Directions for this task: From the records below, output exactly the lines starting at the line with "no site da Coseac/UFF.  As provas" and ending at the line with "Khi cần báo", both of them included, but no pictures.

Data excerpts:
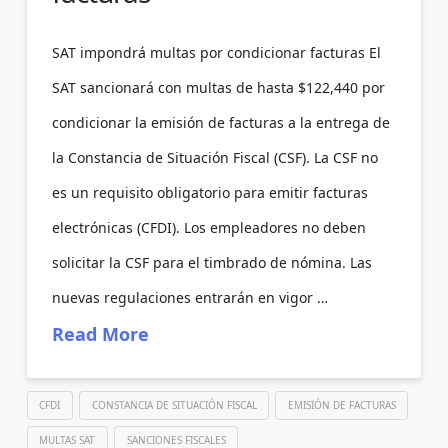
SAT impondrá multas por condicionar facturas El
SAT sancionará con multas de hasta $122,440 por
condicionar la emisión de facturas a la entrega de
la Constancia de Situación Fiscal (CSF). La CSF no
es un requisito obligatorio para emitir facturas
electrónicas (CFDI). Los empleadores no deben
solicitar la CSF para el timbrado de nómina. Las
nuevas regulaciones entrarán en vigor …
Read More
CFDI
CONSTANCIA DE SITUACIÓN FISCAL
EMISIÓN DE FACTURAS
MULTAS SAT
SANCIONES FISCALES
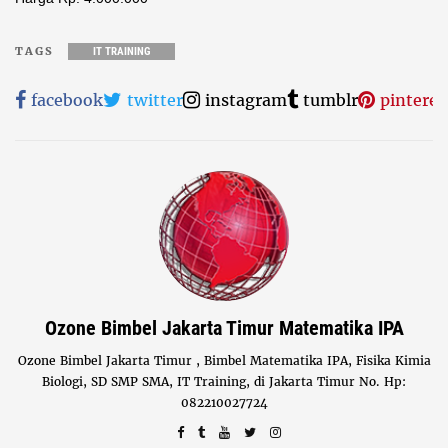
TAGS
IT TRAINING
facebook
twitter
instagram
tumblr
pinteres
Ozone Bimbel Jakarta Timur Matematika IPA
Ozone Bimbel Jakarta Timur , Bimbel Matematika IPA, Fisika Kimia
Biologi, SD SMP SMA, IT Training, di Jakarta Timur No. Hp:
082210027724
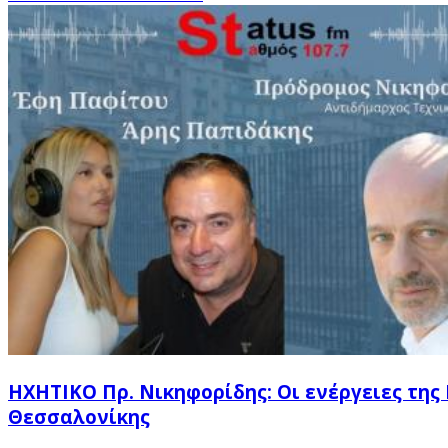
HXHTIKO Πρ. Νικηφορίδης: Οι ενέργειες τη
Θεσσαλονίκης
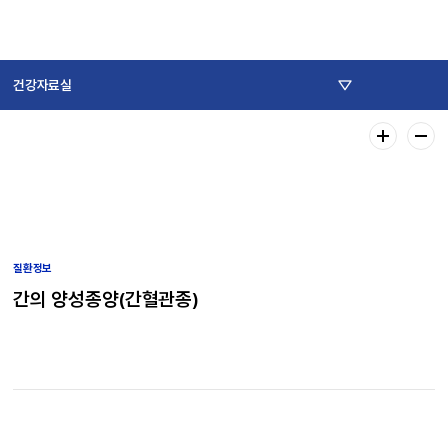
건강자료실
질환정보
간의 양성종양(간혈관종)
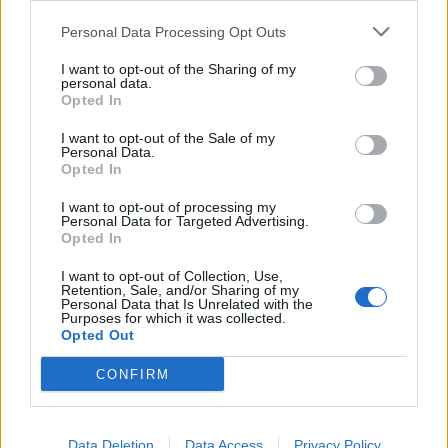
Personal Data Processing Opt Outs
A legidegesítőbb kifejezések laza
gyűjteménye
I want to opt-out of the Sharing of my
personal data.
Opted In
I want to opt-out of the Sale of my
Elyna Robbs: Adéle és az örökölt árnyak
Personal Data.
13. rész
Opted In
I want to opt-out of processing my
Personal Data for Targeted Advertising.
Woody Allen megosztó zsenialitása
Opted In
I want to opt-out of Collection, Use,
Retention, Sale, and/or Sharing of my
Personal Data that Is Unrelated with the
Purposes for which it was collected.
A világ legismertebb ruhái
Opted Out
CONFIRM
Nyár, nevetés, anekdoták
Data Deletion
Data Access
Privacy Policy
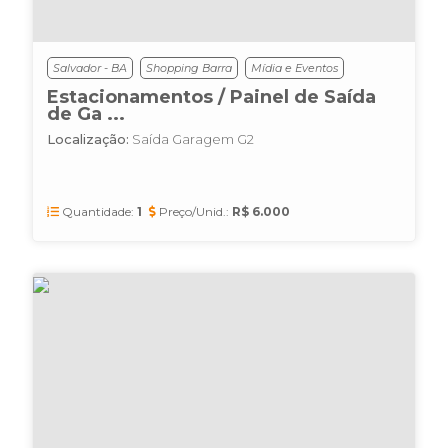
Salvador - BA
Shopping Barra
Mídia e Eventos
Estacionamentos / Painel de Saída
de Ga ...
Localização:
Saída Garagem G2
Quantidade:
1
Preço/Unid.:
R$ 6.000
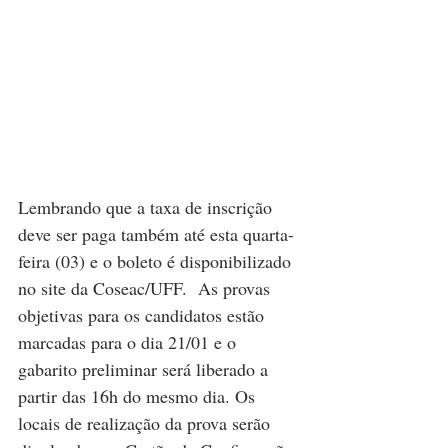
Lembrando que a taxa de inscrição 
deve ser paga também até esta quarta-
feira (03) e o boleto é disponibilizado 
no site da Coseac/UFF.  As provas 
objetivas para os candidatos estão 
marcadas para o dia 21/01 e o 
gabarito preliminar será liberado a 
partir das 16h do mesmo dia. Os 
locais de realização da prova serão 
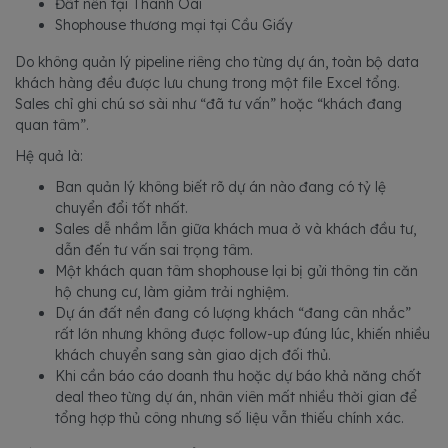
Đất nền tại Thanh Oai
Shophouse thương mại tại Cầu Giấy
Do không quản lý pipeline riêng cho từng dự án, toàn bộ data
khách hàng đều được lưu chung trong một file Excel tổng.
Sales chỉ ghi chú sơ sài như “đã tư vấn” hoặc “khách đang
quan tâm”.
Hệ quả là:
Ban quản lý không biết rõ dự án nào đang có tỷ lệ
chuyển đổi tốt nhất.
Sales dễ nhầm lẫn giữa khách mua ở và khách đầu tư,
dẫn đến tư vấn sai trọng tâm.
Một khách quan tâm shophouse lại bị gửi thông tin căn
hộ chung cư, làm giảm trải nghiệm.
Dự án đất nền đang có lượng khách “đang cân nhắc”
rất lớn nhưng không được follow-up đúng lúc, khiến nhiều
khách chuyển sang sàn giao dịch đối thủ.
Khi cần báo cáo doanh thu hoặc dự báo khả năng chốt
deal theo từng dự án, nhân viên mất nhiều thời gian để
tổng hợp thủ công nhưng số liệu vẫn thiếu chính xác.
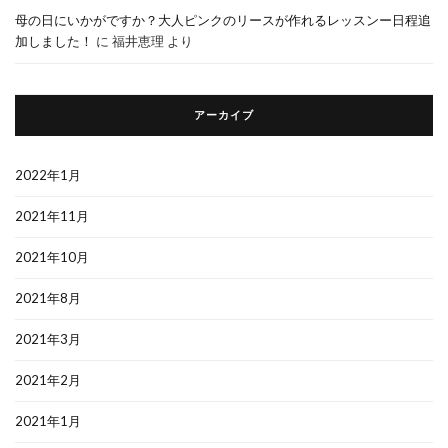
母の日にいかがですか？大人ピンクのリースが作れるレッスンー日程追
加しました！
に
福井恵理
より
アーカイブ
2022年1月
2021年11月
2021年10月
2021年8月
2021年3月
2021年2月
2021年1月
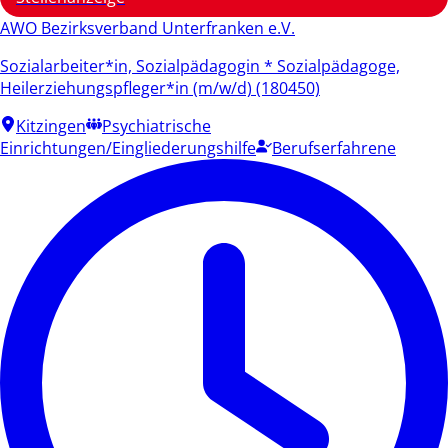
AWO Bezirksverband Unterfranken e.V.
Sozialarbeiter*in, Sozialpädagogin * Sozialpädagoge,
Heilerziehungspfleger*in (m/w/d) (180450)
Kitzingen
Psychiatrische
Einrichtungen/Eingliederungshilfe
Berufserfahrene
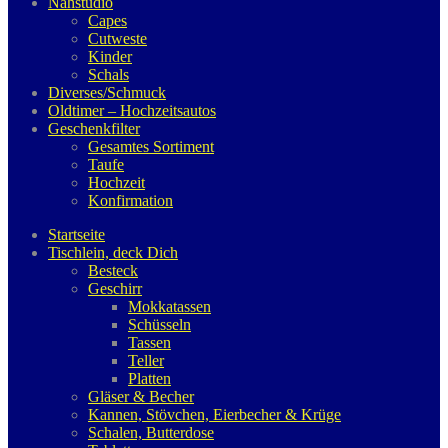
Nähstudio
Capes
Cutweste
Kinder
Schals
Diverses/Schmuck
Oldtimer – Hochzeitsautos
Geschenkfilter
Gesamtes Sortiment
Taufe
Hochzeit
Konfirmation
Startseite
Tischlein, deck Dich
Besteck
Geschirr
Mokkatassen
Schüsseln
Tassen
Teller
Platten
Gläser & Becher
Kannen, Stövchen, Eierbecher & Krüge
Schalen, Butterdose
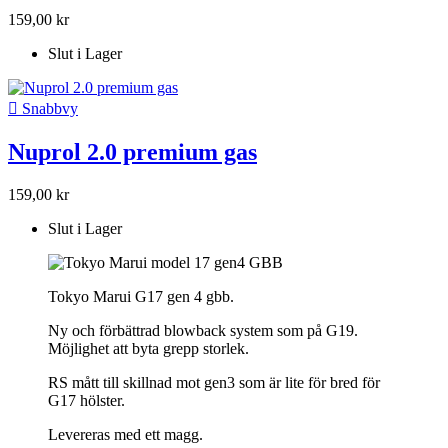
159,00 kr
Slut i Lager

Snabbvy
Nuprol 2.0 premium gas
159,00 kr
Slut i Lager
Tokyo Marui G17 gen 4 gbb.
Ny och förbättrad blowback system som på G19.
Möjlighet att byta grepp storlek.
RS mått till skillnad mot gen3 som är lite för bred för
G17 hölster.
Levereras med ett magg.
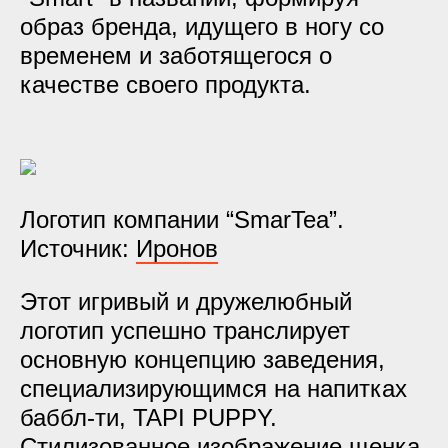
образ бренда, идущего в ногу со
временем и заботящегося о
качестве своего продукта.
Логотип компании “SmarTea”.
Источник:
Иронов
Этот игривый и дружелюбный
логотип успешно транслирует
основную концепцию заведения,
специализирующимся на напитках
баббл-ти, TAPI PUPPY.
Стилизованное изображение щенка,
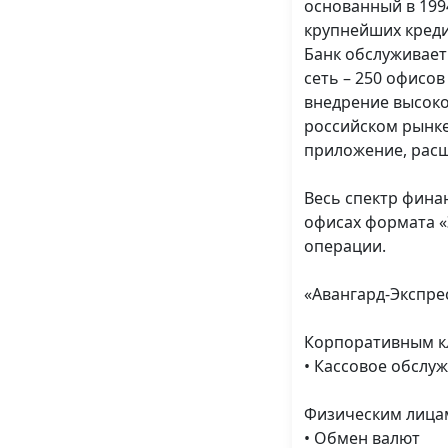
основанный в 1994
крупнейших креди
Банк обслуживает
сеть – 250 офисов
внедрение высоко
российском рынке
приложение, расш
Весь спектр фина
офисах формата 
операции.
«Авангард-Экспре
Корпоративным к
• Кассовое обслу
Физическим лица
• Обмен валют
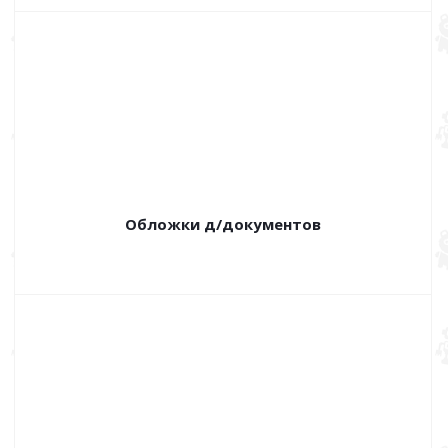
Обложки д/документов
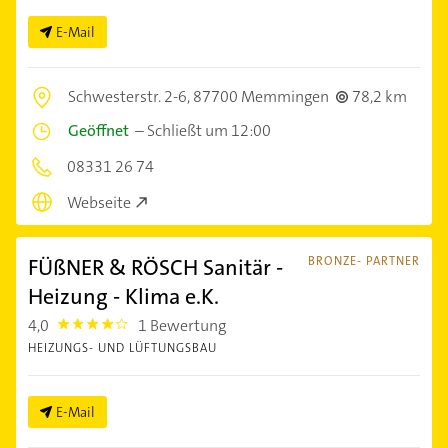
E-Mail
Schwesterstr. 2-6,
87700 Memmingen
78,2 km
Geöffnet
–
Schließt um 12:00
08331 26 74
Webseite
FÜßNER & RÖSCH Sanitär -
BRONZE- PARTNER
Heizung - Klima e.K.
4,0
1 Bewertung
4.0
HEIZUNGS- UND LÜFTUNGSBAU
E-Mail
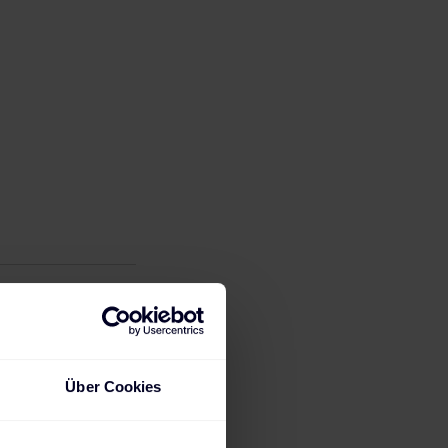
Über Cookies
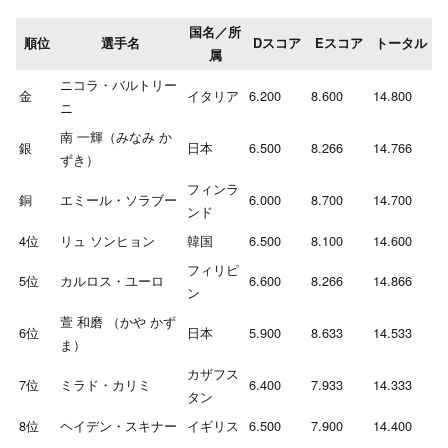
国名／所
順位
選手名
Dスコア
Eスコア
トータル
属
ニコラ・バルトリー
金
イタリア
6.200
8.600
14.800
ニ
南 一輝（みなみ か
銀
日本
6.500
8.266
14.766
ずき）
フィンラ
銅
エミール・ソラブー
6.000
8.700
14.700
ンド
4位
リュ ソンヒョン
韓国
6.500
8.100
14.600
フィリピ
5位
カルロス・ユーロ
6.600
8.266
14.866
ン
萱 和磨 （かや かず
6位
日本
5.900
8.633
14.533
ま）
カザフス
7位
ミラド・カリミ
6.400
7.933
14.333
タン
8位
ヘイデン・スキナー
イギリス
6.500
7.900
14.400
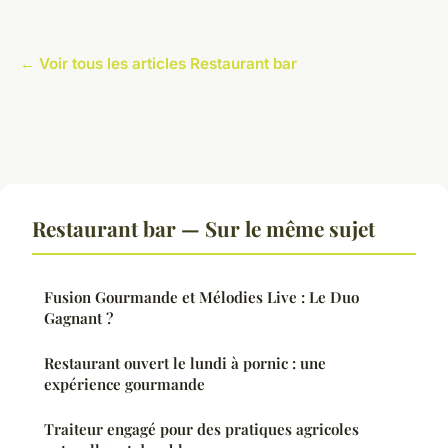
← Voir tous les articles Restaurant bar
Restaurant bar — Sur le même sujet
Fusion Gourmande et Mélodies Live : Le Duo
Gagnant ?
Restaurant ouvert le lundi à pornic : une
expérience gourmande
Traiteur engagé pour des pratiques agricoles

Task result:
no site da Coseac/UFF.  As provas 
objetivas para os candidatos estão 
marcadas para o dia 21/01 e o 
gabarito preliminar será liberado a 
partir das 16h do mesmo dia. Os 
locais de realização da prova serão 
Đất nền tại Thanh Oai
Shophouse thương mại tại Cầu Giấy
Do không quản lý pipeline riêng cho từng dự án, toàn bộ data
khách hàng đều được lưu chung trong một file Excel tổng.
Sales chỉ ghi chú sơ sài như “đã tư vấn” hoặc “khách đang
quan tâm”.
Hệ quả là:
Ban quản lý không biết rõ dự án nào đang có tỷ lệ
chuyển đổi tốt nhất.
Sales dễ nhầm lẫn giữa khách mua ở và khách đầu tư,
dẫn đến tư vấn sai trọng tâm.
Một khách quan tâm shophouse lại bị gửi thông tin căn
hộ chung cư, làm giảm trải nghiệm.
Dự án đất nền đang có lượng khách “đang cân nhắc”
rất lớn nhưng không được follow-up đúng lúc, khiến nhiều
khách chuyển sang sàn giao dịch đối thủ.
Khi cần báo cáo doanh thu hoặc dự báo khả năng chốt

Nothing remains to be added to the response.